Liansu Meng’s Ecofeminist Illumnination of Poet Chen Jingrong

As part of the LCL Faculty Colloquium Series, Liansu Meng, Associate Professor of Chinese, presented “Ecofeminism Avant La Lettre: Chen Jingrong and Her Creative Translation of Baudelaire.” The presentation was excerpted from her essay in Chinese Poetry and Translations: Rights and Wrongs (Amsterdam University Press, 2019) edited by Maghiel van Crevel and Lucas Klein, a book that brings new thinking to the interrelations between translation, poetry and China.  It is also part of a chapter in her forthcoming book Man/Woman, Machine/Nature: Modern Chinese Poetry at the Intersection of Industrialism and Feminism (1915-1980) with the University of Michigan Press.

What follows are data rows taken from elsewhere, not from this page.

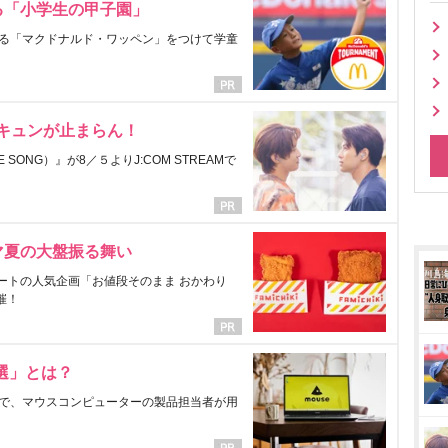
る「小学生の甲子園」
る「マクドナルド・ワッペン」をつけて学童
にキュンが止まらん！
ONG）』が8／５よりJ:COM STREAMで
マ夏の大盤振る舞い
ートの人気企画「お値段そのまま おかわり
催！
選」とは？
で、マウスコンピューターの製品担当者が用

Chen Jingrong belonged to a poetic lineage that performed translations of Western works into Chinese in order to stimulate innovation in Chinese poetry.  Chen was the only woman translator of Baudelaire and one of the very few women poets of her generation.  Blending translation and reception studies, Professor Meng explored Chen’s original interpretation of Baudelaire’s poetry in her critical essays, her translations and her own poetry, drawing a contrast between Chen’s approach to Baudelaire and those of his male translators to argue that the differences between theirapproaches can be mapped onto an early form of ecofeminism.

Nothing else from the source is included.